═════ Records for processing ═════
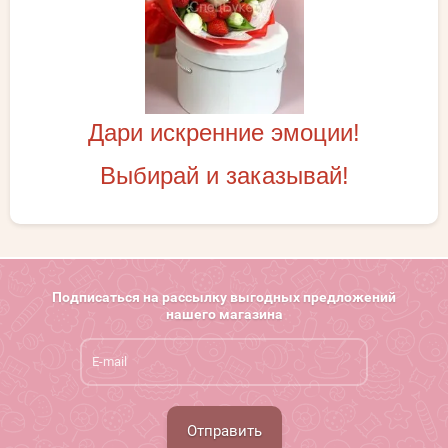
Дари искренние эмоции!
Выбирай и заказывай!
Подписаться на рассылку выгодных предложений
нашего магазина
Отправить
═════
## What you need to do
Extract the full listing exactly, with the pictures left out.

## Response below
Дари искренние эмоции!
Выбирай и заказывай!
Подписаться на рассылку выгодных предложений
нашего магазина
Отправить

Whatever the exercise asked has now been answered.